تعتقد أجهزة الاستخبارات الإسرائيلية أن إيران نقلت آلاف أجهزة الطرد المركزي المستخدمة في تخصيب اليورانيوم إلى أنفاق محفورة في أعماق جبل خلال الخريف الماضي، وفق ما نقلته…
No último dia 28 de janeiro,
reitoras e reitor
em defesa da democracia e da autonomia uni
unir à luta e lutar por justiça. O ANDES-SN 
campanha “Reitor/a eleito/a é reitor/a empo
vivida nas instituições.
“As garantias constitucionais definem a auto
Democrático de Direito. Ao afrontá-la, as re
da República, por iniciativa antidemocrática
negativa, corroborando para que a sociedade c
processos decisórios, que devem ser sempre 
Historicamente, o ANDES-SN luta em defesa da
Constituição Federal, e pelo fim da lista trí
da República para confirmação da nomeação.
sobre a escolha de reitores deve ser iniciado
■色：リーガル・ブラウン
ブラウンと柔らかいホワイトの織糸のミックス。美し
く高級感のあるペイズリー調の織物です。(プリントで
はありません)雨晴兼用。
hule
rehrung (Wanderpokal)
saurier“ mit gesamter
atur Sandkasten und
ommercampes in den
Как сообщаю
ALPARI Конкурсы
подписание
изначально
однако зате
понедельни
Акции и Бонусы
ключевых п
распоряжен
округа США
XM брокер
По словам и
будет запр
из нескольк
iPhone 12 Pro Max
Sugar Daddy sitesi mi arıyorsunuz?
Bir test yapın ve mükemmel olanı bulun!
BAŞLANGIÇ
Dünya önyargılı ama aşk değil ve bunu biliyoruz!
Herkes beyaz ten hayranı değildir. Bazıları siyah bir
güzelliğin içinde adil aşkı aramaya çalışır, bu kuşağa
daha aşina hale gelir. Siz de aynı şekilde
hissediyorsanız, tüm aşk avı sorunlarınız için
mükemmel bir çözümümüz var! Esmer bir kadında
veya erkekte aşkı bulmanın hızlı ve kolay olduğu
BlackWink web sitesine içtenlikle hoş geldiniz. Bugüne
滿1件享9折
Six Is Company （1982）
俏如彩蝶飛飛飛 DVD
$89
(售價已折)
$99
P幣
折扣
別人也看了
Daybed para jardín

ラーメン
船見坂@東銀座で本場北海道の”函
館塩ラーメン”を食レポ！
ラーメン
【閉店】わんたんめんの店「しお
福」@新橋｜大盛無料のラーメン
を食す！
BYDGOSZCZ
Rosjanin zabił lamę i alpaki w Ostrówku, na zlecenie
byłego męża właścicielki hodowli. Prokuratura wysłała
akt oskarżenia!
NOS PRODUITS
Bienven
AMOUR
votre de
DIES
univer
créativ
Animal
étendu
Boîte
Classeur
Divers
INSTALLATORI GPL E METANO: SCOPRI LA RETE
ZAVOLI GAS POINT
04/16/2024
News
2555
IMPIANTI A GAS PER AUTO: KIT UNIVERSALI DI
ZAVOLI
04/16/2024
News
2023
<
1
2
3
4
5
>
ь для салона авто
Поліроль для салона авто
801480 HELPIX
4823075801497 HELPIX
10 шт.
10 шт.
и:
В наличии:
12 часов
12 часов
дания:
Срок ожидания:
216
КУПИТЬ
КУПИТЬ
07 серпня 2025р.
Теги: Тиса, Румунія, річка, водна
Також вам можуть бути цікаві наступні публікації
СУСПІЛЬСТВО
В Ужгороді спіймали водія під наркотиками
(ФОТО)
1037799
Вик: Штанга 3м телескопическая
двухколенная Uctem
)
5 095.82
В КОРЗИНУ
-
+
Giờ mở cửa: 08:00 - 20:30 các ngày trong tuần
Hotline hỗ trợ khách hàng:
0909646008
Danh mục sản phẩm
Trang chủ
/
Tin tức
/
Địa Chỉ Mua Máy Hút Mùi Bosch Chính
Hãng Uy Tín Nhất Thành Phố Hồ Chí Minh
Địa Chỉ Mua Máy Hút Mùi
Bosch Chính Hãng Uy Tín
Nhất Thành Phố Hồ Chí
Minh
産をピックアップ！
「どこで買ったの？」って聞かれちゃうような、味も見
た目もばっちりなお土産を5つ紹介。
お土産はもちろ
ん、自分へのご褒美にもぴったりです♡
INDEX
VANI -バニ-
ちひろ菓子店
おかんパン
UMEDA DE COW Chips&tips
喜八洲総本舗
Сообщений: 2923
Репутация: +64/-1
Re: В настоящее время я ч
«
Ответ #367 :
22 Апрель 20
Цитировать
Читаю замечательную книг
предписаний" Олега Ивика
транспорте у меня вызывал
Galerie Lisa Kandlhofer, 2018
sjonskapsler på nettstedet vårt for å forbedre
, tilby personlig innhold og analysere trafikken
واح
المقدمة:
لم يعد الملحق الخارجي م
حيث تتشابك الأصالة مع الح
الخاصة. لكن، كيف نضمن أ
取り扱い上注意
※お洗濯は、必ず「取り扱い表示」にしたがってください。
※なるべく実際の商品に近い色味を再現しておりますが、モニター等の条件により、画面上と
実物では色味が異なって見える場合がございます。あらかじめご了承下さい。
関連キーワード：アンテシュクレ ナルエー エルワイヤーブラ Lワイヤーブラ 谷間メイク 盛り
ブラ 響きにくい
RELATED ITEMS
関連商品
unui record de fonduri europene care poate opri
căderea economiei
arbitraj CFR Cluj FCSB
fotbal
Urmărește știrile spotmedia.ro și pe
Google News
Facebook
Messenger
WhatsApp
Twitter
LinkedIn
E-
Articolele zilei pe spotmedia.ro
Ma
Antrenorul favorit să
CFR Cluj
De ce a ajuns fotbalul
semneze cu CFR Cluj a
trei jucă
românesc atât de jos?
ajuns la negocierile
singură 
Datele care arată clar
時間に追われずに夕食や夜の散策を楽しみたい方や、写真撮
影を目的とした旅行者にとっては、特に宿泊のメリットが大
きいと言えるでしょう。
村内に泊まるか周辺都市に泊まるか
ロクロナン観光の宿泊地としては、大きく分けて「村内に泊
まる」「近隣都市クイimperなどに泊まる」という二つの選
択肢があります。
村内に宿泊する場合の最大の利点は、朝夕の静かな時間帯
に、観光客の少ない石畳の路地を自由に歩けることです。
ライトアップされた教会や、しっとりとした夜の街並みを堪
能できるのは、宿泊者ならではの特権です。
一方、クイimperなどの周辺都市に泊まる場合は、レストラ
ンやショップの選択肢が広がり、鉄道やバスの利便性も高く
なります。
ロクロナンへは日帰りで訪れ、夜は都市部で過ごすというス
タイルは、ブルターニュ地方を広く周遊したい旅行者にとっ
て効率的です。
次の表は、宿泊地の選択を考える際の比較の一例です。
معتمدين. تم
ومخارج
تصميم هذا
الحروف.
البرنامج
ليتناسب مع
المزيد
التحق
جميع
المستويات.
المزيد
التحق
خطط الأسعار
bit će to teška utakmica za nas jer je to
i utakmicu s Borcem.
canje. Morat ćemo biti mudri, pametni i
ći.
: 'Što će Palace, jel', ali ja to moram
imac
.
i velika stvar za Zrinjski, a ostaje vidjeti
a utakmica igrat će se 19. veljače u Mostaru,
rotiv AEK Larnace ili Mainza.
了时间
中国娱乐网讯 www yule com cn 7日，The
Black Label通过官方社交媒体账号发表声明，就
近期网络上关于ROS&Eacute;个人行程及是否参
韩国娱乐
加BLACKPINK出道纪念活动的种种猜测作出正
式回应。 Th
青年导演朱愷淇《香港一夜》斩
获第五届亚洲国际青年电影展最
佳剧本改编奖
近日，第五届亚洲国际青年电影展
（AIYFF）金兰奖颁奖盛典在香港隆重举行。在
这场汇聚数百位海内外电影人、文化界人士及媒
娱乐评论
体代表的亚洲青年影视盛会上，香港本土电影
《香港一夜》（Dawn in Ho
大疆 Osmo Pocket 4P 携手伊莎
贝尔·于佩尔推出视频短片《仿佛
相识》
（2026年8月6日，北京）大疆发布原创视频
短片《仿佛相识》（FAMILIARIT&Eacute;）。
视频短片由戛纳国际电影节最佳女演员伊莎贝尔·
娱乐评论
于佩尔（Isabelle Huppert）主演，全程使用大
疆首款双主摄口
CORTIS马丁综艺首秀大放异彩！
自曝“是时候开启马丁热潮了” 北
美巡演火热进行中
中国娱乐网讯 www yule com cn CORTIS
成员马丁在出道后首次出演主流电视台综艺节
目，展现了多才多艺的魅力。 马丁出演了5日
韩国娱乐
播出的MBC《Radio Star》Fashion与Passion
* * *
Task goal:
The lines to return begin at the first line of the records and end at the line holding "hissediyorsanız, tüm aşk"; please return them exactly, including both, and nothing beyond.

Output:
تعتقد أجهزة الاستخبارات الإسرائيلية أن إيران نقلت آلاف أجهزة الطرد المركزي المستخدمة في تخصيب اليورانيوم إلى أنفاق محفورة في أعماق جبل خلال الخريف الماضي، وفق ما نقلته…
No último dia 28 de janeiro,
reitoras e reitor
em defesa da democracia e da autonomia uni
unir à luta e lutar por justiça. O ANDES-SN 
campanha “Reitor/a eleito/a é reitor/a empo
vivida nas instituições.
“As garantias constitucionais definem a auto
Democrático de Direito. Ao afrontá-la, as re
da República, por iniciativa antidemocrática
negativa, corroborando para que a sociedade c
processos decisórios, que devem ser sempre 
Historicamente, o ANDES-SN luta em defesa da
Constituição Federal, e pelo fim da lista trí
da República para confirmação da nomeação.
sobre a escolha de reitores deve ser iniciado
■色：リーガル・ブラウン
ブラウンと柔らかいホワイトの織糸のミックス。美し
く高級感のあるペイズリー調の織物です。(プリントで
はありません)雨晴兼用。
hule
rehrung (Wanderpokal)
saurier“ mit gesamter
atur Sandkasten und
ommercampes in den
Как сообщаю
ALPARI Конкурсы
подписание
изначально
однако зате
понедельни
Акции и Бонусы
ключевых п
распоряжен
округа США
XM брокер
По словам и
будет запр
из нескольк
iPhone 12 Pro Max
Sugar Daddy sitesi mi arıyorsunuz?
Bir test yapın ve mükemmel olanı bulun!
BAŞLANGIÇ
Dünya önyargılı ama aşk değil ve bunu biliyoruz!
Herkes beyaz ten hayranı değildir. Bazıları siyah bir
güzelliğin içinde adil aşkı aramaya çalışır, bu kuşağa
daha aşina hale gelir. Siz de aynı şekilde
hissediyorsanız, tüm aşk avı sorunlarınız için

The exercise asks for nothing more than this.